- Born: 4 March 1938 Etterbeek, Belgium
- Died: 24 May 2010 (aged 72) Grez-Doiceau, Belgium
- Education: Université libre de Bruxelles, Université catholique de Louvain
- Occupations: Professor; banker; businessman;
- Children: Sophie Wilmès

= Philippe Wilmès =

Belgian banker, businessman and professor

Philippe Wilmès (4 March 1938 – 24 May 2010) was a Belgian banker, businessman, and professor.

==Early life==
Wilmès was orphaned at a young age when his parents were killed in the bombing of Limal during World War II. He was raised by his grandparents in Luxembourg.

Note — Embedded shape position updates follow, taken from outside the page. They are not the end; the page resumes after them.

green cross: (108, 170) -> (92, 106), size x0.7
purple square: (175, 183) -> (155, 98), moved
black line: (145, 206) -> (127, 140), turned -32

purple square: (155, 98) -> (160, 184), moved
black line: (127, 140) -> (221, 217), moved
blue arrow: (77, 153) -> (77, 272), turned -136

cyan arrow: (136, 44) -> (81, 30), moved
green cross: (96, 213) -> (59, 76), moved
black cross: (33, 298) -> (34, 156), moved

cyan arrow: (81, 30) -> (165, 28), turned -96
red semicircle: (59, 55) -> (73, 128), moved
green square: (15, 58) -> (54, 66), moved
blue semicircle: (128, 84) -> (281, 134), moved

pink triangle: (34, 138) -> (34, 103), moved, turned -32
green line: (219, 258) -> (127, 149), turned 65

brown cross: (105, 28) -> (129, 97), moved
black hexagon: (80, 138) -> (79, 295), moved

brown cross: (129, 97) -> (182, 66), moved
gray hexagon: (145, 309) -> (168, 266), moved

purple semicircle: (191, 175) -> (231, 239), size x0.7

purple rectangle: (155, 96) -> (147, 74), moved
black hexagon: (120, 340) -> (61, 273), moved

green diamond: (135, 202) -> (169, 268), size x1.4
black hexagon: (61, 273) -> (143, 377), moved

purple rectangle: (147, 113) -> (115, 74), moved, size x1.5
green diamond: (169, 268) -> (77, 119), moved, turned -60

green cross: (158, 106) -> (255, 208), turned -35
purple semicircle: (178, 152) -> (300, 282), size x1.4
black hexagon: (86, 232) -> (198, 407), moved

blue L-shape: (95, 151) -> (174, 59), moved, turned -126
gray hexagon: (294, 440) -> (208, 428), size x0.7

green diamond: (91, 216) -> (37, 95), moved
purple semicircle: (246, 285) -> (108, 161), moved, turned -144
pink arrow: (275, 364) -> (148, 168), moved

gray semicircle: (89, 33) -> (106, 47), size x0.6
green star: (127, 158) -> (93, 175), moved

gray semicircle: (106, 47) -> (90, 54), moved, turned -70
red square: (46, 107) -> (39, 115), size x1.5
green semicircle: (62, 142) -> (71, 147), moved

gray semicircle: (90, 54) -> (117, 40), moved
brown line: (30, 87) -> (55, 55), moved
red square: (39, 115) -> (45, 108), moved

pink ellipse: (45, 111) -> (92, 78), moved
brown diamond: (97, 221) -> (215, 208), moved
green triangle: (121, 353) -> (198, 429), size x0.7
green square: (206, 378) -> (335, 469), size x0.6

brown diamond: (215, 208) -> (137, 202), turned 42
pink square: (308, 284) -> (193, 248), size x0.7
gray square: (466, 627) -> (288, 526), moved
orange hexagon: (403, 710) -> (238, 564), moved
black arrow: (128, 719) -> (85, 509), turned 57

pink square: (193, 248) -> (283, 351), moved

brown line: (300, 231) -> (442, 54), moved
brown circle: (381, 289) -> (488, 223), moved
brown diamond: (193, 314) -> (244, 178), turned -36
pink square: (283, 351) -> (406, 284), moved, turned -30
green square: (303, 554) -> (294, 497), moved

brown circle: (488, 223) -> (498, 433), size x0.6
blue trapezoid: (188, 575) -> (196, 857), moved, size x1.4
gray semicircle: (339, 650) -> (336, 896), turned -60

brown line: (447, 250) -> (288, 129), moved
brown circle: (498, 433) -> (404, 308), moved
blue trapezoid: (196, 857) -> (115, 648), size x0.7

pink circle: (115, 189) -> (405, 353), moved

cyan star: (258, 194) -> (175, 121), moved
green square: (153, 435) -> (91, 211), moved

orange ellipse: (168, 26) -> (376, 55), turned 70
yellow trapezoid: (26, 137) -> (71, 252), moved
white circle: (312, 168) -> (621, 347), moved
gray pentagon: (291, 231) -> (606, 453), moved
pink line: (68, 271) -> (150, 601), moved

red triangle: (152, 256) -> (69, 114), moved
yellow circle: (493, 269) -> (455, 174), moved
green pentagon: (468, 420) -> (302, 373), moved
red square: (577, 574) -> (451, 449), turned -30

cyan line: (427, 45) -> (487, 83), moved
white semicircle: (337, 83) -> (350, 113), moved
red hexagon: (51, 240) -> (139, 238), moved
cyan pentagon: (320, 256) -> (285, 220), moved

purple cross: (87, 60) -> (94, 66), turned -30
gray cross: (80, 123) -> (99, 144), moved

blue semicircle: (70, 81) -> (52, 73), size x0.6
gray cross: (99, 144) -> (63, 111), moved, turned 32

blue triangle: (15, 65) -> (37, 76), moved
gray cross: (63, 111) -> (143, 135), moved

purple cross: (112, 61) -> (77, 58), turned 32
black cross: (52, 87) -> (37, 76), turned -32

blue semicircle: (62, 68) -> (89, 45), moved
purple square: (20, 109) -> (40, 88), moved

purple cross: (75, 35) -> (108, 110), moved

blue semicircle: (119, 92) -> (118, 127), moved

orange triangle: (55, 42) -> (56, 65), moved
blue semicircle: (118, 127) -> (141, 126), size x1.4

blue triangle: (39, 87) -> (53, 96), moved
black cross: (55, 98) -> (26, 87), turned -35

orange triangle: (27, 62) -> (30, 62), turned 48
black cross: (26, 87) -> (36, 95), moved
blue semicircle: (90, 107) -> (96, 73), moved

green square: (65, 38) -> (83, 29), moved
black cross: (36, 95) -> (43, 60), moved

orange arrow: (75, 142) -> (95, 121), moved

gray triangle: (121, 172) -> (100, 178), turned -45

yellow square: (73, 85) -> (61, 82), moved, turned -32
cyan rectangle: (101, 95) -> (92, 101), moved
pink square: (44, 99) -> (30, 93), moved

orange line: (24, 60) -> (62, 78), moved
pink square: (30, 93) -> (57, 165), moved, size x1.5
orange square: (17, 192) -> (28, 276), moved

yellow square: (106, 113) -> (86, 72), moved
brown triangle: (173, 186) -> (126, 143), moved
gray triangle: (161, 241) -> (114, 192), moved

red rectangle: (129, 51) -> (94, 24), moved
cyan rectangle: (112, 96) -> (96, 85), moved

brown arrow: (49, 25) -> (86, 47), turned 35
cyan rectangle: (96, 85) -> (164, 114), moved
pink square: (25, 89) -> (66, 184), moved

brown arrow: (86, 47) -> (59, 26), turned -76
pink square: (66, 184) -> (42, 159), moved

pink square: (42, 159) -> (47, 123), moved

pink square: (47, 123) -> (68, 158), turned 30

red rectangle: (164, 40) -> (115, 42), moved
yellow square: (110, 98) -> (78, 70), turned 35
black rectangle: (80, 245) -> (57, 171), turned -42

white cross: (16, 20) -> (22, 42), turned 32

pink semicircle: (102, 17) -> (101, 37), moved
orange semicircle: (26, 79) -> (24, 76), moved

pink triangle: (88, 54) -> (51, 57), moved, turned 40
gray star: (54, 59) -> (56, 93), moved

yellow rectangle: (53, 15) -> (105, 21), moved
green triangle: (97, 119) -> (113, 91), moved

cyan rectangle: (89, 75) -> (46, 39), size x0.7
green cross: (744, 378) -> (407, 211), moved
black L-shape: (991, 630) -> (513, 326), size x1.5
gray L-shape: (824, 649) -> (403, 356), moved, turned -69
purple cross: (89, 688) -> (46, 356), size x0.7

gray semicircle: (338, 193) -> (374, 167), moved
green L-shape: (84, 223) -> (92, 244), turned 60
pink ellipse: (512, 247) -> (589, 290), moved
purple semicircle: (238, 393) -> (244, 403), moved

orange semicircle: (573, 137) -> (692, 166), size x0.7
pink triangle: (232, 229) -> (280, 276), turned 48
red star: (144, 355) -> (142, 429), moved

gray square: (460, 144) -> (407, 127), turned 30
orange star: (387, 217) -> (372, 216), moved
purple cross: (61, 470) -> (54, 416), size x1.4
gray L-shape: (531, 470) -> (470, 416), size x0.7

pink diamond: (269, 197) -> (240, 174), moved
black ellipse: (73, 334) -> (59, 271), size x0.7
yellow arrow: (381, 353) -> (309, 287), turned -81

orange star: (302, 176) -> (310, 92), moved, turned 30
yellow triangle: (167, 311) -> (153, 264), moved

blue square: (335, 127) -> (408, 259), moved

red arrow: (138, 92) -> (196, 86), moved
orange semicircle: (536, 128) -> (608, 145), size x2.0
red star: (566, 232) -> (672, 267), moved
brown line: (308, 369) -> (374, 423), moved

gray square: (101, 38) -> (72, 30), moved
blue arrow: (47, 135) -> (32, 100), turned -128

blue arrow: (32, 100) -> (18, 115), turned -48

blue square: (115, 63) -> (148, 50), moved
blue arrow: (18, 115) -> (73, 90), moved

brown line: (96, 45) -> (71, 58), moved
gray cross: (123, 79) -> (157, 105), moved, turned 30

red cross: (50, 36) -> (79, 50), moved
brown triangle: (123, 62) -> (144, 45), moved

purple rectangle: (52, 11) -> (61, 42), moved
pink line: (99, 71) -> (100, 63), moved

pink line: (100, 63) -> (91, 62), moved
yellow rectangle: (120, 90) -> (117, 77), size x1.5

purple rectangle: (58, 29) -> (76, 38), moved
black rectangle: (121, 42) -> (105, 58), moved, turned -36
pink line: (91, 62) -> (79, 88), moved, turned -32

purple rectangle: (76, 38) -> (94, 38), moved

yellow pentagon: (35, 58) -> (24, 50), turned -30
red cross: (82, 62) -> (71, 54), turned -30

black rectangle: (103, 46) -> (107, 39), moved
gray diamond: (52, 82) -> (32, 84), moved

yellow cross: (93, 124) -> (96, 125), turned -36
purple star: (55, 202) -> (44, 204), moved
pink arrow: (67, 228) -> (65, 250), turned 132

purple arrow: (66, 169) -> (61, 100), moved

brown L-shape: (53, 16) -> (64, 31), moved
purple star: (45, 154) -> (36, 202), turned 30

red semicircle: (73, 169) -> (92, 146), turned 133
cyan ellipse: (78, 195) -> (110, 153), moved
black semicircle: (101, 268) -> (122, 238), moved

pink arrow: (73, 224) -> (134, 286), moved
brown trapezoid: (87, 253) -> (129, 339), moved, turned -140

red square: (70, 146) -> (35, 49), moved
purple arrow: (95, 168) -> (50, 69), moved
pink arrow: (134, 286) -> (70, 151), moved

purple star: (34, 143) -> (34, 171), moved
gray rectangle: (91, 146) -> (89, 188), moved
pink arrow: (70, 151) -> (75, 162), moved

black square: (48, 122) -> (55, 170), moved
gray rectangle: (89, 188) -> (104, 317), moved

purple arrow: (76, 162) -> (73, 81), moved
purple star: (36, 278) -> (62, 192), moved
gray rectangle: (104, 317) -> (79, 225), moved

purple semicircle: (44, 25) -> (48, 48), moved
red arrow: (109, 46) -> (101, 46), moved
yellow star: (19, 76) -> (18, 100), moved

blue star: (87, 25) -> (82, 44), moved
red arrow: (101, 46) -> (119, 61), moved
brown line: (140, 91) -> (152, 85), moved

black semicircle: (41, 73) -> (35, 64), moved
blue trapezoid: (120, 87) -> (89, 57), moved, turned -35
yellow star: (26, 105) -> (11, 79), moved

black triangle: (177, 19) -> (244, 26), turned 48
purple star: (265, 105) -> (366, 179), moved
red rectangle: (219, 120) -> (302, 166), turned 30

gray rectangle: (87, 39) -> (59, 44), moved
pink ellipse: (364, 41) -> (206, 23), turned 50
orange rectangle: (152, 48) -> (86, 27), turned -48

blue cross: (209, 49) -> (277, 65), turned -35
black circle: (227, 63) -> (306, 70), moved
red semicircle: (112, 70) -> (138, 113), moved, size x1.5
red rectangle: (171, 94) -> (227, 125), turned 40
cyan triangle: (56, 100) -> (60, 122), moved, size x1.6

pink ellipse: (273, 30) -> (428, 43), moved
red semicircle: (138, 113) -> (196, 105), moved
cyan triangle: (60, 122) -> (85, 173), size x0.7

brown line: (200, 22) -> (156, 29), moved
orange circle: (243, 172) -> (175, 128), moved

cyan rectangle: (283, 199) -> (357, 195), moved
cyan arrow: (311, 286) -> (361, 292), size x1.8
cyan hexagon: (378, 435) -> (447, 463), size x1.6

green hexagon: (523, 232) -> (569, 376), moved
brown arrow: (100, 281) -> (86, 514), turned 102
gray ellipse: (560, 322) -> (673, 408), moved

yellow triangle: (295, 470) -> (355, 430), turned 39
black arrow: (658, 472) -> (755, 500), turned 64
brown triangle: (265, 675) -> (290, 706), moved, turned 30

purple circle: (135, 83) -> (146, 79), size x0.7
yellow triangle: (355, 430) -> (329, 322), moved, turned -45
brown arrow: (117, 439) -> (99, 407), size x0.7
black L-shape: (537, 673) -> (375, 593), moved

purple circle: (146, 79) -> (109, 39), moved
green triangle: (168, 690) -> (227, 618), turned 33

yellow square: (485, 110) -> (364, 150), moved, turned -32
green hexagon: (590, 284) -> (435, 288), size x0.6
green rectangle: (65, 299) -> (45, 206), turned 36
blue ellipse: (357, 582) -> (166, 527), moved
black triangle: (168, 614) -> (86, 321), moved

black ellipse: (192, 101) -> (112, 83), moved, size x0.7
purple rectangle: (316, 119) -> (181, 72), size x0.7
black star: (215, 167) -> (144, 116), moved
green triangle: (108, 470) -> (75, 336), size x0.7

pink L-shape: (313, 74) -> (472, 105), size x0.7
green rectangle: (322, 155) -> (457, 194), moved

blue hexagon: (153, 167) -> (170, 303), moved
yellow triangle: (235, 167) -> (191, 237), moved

Wilmès joined the merchant marine to fund his interest in mountaineering, serving for seven years as a sailor and then as an officer. He also taught climbing at ADEPS, and subsequently studied law at the Université libre de Bruxelles (ULB) and Université catholique de Louvain (UCLouvain).

==Career==
Wilmès worked at the Compagnie Maritime Belge for a period and then returned to UCLouvain as an assistant lecturer. He later spent a year at the Massachusetts Institute of Technology (MIT) and lectured in Great Britain and Canada. In 1975, he became chief of staff to Jean Gol, a member of the Liberal Reformist Party (PRL). He was a founding member of the Belgian businessclub Cercle de Lorraine.

Wilmès served periods as president of the Société Nationale d’Investissement and Société Fédérale d’Investissement. He became a regent of the National Bank of Belgium in 1992, and was also a director of Tractebel, Petrofina, Compagnie Nationale à Portefeuille, and Fluxys.

==Personal life==
His daughter Sophie Wilmès became Belgium's first female prime minister.